Homenagem à Catalunha - Cap. 1: Capítulo 1 Pág. 10 / 193

Essas coisas acabam um pouco chatas. Em teoria, eu admiro muito os espanhóis por não partilharem nossa setentrional neurose cronométrica, mas por desgraça também sofro dela.

Depois de boatos sem fim, muitos mañanas e retardamentos, recebemos de repente ordens para seguir rumo à linha de frente, com duas horas de antecedência, quando grande parte de nosso equipamento ainda estava por ser distribuída. Formaram-se tumultos tremendos no depósito do intendente, e ao final das coisas eram numerosos os que tinham de partir sem estarem com todo o seu equipamento. O quartel ficara logo repleto de mulheres que pareciam ter brotado do chão, e estavam ajudando seus homens a enrolar os cobertores e preparar suas bolsas. Para mim foi bastante humilhante ter de aprender como envergar minhas cartucheiras, e aprender com uma espanhola, a esposa de Williams, o outro miliciano inglês. Era uma criatura gentil, de olhos negros e intensamente feminina, com toda a aparência de que o único trabalho de sua vida estaria em embalar um berço, mas que na verdade lutara bravamente nas batalhas travadas nas ruas, em julho. A esta altura ela estava carregando uma criancinha nascida dez meses depois de iniciada a guerra, criança essa que talvez tivesse sido gerada atrás de uma barricada.
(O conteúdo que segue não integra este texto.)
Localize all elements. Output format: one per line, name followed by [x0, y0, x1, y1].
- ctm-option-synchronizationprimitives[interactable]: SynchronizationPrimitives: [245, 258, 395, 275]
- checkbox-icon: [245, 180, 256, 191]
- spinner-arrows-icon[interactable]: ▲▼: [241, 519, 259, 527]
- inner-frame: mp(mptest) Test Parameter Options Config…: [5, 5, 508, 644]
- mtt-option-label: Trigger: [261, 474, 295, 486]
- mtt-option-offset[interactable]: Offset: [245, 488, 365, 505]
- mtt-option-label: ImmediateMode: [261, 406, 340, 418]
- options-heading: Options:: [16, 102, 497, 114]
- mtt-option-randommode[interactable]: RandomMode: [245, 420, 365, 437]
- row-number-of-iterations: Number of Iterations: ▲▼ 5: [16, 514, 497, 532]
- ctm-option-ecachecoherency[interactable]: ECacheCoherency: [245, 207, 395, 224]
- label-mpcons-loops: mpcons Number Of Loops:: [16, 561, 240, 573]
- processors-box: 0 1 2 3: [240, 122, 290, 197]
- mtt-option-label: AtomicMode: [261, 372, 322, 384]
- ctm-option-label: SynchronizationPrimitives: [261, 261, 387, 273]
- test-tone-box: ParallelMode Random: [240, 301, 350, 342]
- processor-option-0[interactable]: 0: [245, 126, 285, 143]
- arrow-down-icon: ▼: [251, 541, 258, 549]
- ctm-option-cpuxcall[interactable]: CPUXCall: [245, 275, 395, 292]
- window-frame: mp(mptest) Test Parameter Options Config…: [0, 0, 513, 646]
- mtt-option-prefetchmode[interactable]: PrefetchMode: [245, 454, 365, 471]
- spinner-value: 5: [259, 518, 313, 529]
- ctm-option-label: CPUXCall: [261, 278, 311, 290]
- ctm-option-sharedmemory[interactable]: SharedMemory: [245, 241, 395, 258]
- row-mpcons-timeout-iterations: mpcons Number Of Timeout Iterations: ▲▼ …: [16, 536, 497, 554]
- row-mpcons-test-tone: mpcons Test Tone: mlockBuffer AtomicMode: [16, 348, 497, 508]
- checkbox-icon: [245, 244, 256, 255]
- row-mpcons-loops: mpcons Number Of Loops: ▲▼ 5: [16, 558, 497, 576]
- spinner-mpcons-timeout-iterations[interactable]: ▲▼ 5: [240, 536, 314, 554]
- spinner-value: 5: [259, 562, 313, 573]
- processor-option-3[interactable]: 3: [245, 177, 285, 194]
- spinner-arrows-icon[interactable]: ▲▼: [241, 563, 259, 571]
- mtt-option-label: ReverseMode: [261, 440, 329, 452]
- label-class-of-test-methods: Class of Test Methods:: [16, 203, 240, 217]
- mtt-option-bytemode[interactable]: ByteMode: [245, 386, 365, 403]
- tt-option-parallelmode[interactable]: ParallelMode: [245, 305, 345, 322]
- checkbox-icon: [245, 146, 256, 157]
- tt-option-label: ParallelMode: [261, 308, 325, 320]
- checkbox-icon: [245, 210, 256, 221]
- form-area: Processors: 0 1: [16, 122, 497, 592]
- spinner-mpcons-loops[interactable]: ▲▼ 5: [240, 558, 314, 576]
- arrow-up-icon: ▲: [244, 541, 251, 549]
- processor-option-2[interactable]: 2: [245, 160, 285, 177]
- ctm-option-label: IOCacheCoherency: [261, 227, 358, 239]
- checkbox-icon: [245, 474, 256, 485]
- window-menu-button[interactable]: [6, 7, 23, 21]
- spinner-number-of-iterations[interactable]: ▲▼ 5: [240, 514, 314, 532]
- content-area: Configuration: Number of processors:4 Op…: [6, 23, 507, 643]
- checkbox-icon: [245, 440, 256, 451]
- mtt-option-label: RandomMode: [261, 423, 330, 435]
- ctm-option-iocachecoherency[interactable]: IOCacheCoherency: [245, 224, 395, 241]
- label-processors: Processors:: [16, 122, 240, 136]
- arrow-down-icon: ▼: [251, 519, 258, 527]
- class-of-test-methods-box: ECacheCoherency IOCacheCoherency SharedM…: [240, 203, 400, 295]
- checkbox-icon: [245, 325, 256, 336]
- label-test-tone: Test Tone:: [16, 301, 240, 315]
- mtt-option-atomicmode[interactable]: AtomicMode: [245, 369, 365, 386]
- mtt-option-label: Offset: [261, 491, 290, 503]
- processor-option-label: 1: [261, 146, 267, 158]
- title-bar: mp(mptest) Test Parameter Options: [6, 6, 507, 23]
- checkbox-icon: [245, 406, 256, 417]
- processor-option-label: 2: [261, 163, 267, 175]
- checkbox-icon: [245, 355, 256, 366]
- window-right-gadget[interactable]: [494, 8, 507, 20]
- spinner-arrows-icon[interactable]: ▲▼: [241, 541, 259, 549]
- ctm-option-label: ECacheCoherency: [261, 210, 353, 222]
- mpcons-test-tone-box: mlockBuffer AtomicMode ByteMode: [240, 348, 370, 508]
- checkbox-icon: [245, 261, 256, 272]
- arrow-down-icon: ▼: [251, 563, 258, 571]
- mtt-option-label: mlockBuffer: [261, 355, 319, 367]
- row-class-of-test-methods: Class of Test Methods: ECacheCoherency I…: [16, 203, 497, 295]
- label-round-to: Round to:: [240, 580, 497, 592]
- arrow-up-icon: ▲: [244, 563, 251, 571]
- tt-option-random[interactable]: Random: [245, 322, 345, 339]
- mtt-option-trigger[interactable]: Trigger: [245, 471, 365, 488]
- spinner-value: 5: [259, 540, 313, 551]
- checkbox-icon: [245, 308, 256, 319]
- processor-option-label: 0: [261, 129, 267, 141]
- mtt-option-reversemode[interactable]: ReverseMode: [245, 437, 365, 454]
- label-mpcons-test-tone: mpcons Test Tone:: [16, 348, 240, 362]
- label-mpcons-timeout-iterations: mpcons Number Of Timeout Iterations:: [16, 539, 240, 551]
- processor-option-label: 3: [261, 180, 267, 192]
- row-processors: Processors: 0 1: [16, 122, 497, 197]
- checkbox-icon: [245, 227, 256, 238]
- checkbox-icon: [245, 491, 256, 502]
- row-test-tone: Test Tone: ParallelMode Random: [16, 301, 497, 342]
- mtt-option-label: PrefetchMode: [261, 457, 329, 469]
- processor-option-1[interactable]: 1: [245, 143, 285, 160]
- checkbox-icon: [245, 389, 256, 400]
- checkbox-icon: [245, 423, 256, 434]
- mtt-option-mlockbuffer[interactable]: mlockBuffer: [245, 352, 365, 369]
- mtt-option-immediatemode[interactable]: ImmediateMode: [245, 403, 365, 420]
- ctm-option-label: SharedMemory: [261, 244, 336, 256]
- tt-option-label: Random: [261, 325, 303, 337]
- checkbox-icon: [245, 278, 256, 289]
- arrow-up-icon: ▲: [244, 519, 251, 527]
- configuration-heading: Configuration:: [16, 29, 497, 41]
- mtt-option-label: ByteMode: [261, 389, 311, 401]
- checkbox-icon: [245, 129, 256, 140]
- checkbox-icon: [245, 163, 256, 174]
O trem deveria partir às Oito, e eram oito e dez quando os oficiais, vexados e suando em bicas, conseguiram reunir-nos na praça do quartel. Lembro-me com toda clareza daquela cena ocorrida à luz dos archotes - o clamor e a animação, as bandeiras vermelhas tremulando à luz dos archotes, as fileiras cerradas de milicianos com mochila às costas e os cobertores enrolados e atravessados no ombro à bandoleira, e mais os gritos e bater de botinas e vasilhas de estanho nas quais comíamos e, finalmente, o pedido hercúleo e vitorioso para que se fizesse silêncio. Foi quando algum comissário político, de pé sob uma imensa bandeira vermelha que drapejava, pronunciou um discurso em catalão. Depois disso marchamos até à estação, fazendo-o pelo caminho mais longo e que se estendia por uns sete quilômetros, de modo a sermos vistos por toda a cidade. Na Ramblas, fizeram-nos parar enquanto uma banda de música arrumada por empréstimo executava algumas peças revolucionárias. Mais uma vez veio aquela história de heroísmo e vencedores, gritos e entusiasmo, bandeiras vermelhas e bandeiras rubro-negras por toda a parte, multidões nas calçadas para poderem olhar, mulheres que acenavam das janelas... Como tudo pareceu natural naquela ocasião, e como parece distante e inacreditável agora!